After 18 months in office, the harsh realities of politics and compromise have caught up to President Obama. Hailed as a champion of LGBT rights during the 2008 campaign, LGBT rights advocates now give Obama mixed reviews for his performance to date.In a statement to the Blade, Joe Solmonese, president of the Human Rights Campaign, said "there’s no doubt" that Obama has done more for LGBT people than any other U.S. president in history.
Unfortunately for Solomonese, the "done more for LGBT people than any other U.S. president" bar is so low to the ground that a mobility-impaired ant could get over it without any effort at all. I'm with Richard Socarides: the Obama presidency thus far has "been a disappointing 18 months."

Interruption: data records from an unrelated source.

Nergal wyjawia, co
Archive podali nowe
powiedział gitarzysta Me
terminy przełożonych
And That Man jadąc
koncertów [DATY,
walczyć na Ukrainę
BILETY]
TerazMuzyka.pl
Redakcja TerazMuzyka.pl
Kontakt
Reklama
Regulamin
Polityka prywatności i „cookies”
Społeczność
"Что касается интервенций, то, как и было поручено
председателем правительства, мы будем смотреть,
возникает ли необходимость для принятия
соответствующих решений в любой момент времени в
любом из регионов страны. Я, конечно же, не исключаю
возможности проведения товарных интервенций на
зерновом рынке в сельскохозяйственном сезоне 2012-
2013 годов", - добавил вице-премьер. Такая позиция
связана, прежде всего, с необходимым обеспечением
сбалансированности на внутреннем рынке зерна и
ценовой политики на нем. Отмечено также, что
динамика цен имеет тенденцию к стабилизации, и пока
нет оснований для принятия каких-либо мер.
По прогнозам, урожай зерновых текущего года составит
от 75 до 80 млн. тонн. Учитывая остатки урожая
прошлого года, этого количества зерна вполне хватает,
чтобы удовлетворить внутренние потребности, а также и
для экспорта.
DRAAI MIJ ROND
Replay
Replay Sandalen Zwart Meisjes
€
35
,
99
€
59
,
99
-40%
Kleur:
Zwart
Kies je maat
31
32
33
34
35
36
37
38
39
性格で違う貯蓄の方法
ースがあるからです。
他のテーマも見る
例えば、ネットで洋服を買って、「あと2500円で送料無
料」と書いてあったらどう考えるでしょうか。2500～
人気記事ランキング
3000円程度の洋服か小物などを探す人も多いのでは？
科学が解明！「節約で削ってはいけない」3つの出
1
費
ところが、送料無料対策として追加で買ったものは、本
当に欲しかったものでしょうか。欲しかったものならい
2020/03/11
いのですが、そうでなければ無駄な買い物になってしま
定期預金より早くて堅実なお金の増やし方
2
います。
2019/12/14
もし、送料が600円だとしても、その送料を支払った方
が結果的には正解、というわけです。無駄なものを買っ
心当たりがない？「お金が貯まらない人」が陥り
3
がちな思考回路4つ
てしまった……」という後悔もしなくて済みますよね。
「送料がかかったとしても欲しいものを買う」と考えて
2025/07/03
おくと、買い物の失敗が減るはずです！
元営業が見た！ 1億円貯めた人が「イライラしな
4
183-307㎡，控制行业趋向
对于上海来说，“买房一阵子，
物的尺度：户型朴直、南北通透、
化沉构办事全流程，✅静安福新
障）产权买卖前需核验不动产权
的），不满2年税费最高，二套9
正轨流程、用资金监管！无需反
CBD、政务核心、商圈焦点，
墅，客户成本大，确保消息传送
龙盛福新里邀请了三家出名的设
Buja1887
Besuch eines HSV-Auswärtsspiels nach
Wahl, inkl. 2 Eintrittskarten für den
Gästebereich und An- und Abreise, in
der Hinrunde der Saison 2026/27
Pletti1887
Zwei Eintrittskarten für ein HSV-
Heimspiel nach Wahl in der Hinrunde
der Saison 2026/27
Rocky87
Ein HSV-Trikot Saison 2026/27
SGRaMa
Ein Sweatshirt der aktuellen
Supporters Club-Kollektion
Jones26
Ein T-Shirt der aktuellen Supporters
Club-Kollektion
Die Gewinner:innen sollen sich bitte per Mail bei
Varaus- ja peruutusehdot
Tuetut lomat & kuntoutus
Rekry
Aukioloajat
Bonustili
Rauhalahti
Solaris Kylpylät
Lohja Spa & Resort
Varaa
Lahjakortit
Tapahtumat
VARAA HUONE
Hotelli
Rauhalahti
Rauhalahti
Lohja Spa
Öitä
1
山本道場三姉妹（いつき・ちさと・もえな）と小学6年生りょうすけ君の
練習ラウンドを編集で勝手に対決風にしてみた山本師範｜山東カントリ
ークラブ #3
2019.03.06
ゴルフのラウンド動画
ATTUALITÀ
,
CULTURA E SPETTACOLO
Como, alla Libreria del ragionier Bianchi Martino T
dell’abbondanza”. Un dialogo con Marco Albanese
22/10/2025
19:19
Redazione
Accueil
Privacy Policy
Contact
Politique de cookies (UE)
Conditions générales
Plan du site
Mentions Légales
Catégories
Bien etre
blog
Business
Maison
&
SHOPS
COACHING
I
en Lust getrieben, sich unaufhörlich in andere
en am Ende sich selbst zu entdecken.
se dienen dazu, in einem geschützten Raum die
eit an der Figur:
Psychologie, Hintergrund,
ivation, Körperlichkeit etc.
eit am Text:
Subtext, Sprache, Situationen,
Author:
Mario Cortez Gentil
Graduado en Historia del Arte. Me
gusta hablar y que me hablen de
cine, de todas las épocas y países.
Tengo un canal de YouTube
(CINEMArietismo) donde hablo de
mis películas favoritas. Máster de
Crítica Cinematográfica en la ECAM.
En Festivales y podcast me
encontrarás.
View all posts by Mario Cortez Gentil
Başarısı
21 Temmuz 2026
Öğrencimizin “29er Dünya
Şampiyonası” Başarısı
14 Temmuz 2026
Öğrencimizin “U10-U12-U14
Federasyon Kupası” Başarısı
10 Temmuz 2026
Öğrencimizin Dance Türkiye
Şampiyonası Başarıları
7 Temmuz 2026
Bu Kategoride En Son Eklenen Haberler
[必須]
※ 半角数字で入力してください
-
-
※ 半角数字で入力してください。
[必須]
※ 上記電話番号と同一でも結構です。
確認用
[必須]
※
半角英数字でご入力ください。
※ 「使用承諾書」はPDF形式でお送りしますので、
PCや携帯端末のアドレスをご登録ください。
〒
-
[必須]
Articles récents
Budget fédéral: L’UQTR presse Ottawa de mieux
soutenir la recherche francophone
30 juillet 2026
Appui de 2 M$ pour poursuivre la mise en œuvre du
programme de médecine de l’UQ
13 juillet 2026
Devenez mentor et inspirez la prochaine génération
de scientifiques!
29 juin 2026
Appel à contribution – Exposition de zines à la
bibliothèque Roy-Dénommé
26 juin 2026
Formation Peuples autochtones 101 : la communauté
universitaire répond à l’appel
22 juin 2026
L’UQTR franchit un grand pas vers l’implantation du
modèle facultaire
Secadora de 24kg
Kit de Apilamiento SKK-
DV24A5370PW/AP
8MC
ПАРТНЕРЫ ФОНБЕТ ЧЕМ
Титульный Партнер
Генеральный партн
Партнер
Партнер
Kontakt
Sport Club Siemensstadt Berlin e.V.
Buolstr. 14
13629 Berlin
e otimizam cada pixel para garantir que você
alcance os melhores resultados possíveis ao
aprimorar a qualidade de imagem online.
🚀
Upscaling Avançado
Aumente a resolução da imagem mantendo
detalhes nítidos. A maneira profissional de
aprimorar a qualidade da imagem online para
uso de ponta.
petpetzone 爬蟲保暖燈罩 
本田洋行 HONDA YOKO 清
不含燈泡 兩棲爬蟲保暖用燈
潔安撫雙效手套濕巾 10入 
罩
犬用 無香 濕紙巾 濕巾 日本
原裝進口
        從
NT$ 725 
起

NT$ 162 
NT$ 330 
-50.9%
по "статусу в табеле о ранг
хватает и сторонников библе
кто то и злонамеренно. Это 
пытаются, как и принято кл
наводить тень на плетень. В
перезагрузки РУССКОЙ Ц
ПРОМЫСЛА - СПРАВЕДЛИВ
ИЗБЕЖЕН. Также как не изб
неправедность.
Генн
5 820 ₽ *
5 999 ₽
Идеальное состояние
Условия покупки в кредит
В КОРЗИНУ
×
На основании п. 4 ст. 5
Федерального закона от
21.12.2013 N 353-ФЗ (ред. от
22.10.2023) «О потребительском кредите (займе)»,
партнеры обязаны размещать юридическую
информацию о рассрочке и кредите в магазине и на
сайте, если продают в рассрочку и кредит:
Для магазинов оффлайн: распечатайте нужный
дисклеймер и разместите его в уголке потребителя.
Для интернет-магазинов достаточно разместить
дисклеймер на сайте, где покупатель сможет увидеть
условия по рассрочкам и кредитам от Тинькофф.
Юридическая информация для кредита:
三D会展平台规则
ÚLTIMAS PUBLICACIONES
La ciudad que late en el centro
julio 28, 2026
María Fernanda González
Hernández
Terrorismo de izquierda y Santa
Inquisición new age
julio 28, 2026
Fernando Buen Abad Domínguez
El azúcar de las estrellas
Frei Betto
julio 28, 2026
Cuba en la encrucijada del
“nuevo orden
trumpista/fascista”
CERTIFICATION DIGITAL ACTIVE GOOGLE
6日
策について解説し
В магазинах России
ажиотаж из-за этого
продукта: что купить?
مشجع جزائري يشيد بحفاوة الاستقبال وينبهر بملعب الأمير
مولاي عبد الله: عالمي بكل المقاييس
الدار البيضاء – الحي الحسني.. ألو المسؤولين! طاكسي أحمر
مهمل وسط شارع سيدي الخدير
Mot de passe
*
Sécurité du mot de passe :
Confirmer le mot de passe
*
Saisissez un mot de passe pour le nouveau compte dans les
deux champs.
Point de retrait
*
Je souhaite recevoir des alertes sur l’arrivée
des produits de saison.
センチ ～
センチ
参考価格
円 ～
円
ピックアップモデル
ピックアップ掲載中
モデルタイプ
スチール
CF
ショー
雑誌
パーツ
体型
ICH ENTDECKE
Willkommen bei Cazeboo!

On Inauguration Day, this LGBT rights scorecard was posted on the White House web site:
President Obama did sign the Matthew Shepard Bill--but that can hardly be described as an accomplishment, given that he had nothing to do with the bill's passage (and hadn't done much to advance it during his time in the Senate). The bill had been languishing in Congress for more than a decade before it finally made its way to the president's desk. Moreover, while it's certainly nice to know that LGBT people have legal recourse if they are attacked on the basis of their sexual orientation, that still doesn't do much to address the underlying fundamental inequality that makes gay, lesbian, bisexual, and transgendered Americans the second most common target of hate crimes after people of color. It should also be noted that the legal recourse afforded by the legislation is totally dependent on whether the police officers who investigate the crime, and the attorneys who prosecute it, agree that it was a hate crime. Otherwise, we're still SOL.
Every other thing on that scorecard remains un-done. Most of them have not even been addressed. (Yes, I know that the House has passed, and the Senate is considering, a crappy compromise bill that the president would like to have us believe constitutes a repeal of "Don't Ask, Don't Tell," but, first, the Congress has not yet passed the bill and the president has threatened to veto it on the grounds that one version contains funding for a controversial fighter engine he does not want to support. Second, even if the bill is passed, the discharges do not stop, and DADT is not repealed, until some future point in time after which the president, the Secretary of Defense, and the chair of the Joint Chiefs of Staff all certify that the required conditions have been met. There is no guarantee that such certifications will ever be forthcoming, and neither is there any requirement in the law that they are made. In other words, this is a "repeal" of DADT only if you also believe that putting out a press release claiming victory equates to an actual victory. I'm not among those who believe that.
My review of the president's first year and a half in office? An unqualified "Poor." And that goes for more than just gay rights.